Kale burçlarının rüzgârı kestiği, burunları donmuş çırakların dükkân önlerini temizlediği, balık tezgahlarında elleri donmuş satıcıların maltızda ellerini ısıttıkları bir şehir.
Surların bitiminde eski bir selçuklu camii. Meydanın ortasında heybetli bir Atatürk heykeli. Köy dolmuşlarının durduğu mazot ve gübre kokan bir garaj. Garajın bitiminde uzun ve bir geniş cadde. Caddenin başında kışın balık yazın meyve satan dükkanlar.
Meydanın bir köşesinde eski bir bedesten, hemen yanında valilik binası. Bu kocaman meydanın altında yer altı çarşısı, bir köşede baharat sucuk ve pastırma kokan yazın serin kışın sıcacık kapalı çarşı.

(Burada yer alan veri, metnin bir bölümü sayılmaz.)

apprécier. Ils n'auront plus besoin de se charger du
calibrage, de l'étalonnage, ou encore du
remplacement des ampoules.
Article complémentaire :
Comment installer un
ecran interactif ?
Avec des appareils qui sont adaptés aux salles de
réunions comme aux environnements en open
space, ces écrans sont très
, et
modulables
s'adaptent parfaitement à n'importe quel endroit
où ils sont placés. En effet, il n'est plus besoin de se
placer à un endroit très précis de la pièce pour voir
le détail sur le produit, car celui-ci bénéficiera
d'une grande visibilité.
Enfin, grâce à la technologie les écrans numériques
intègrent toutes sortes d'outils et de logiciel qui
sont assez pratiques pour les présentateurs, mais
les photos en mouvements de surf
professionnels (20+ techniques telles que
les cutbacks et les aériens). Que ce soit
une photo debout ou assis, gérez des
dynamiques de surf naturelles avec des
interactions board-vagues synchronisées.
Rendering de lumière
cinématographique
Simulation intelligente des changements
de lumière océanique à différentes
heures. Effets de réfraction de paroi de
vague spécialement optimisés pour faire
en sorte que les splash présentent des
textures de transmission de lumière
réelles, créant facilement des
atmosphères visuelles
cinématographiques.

Akşam olduğunda yorgun papaklı adamların, kalın pardösülü kadınların sakin adımlar ile evlerine torba torba yiyecek götürdüklerini seyredebileceğiniz PTT binası. İşte bu kartpostalda yaşanmış bir kar ve kış hikayesi.
Bütün bir gece lapa lapa yağan kar altında bir park kanepesinde oturarak yaşanmış bir hikâye. Bir daha yaşanmasın diye bir ömür boyu mücadele eden bir adamın hikayesi.
Kışın o güzel günlerine inat yaşanmış acılı bir anı. İşte bu nedenle kış geldiğinde ben geçmişim ile her yıl yeniden hesaplaşırım.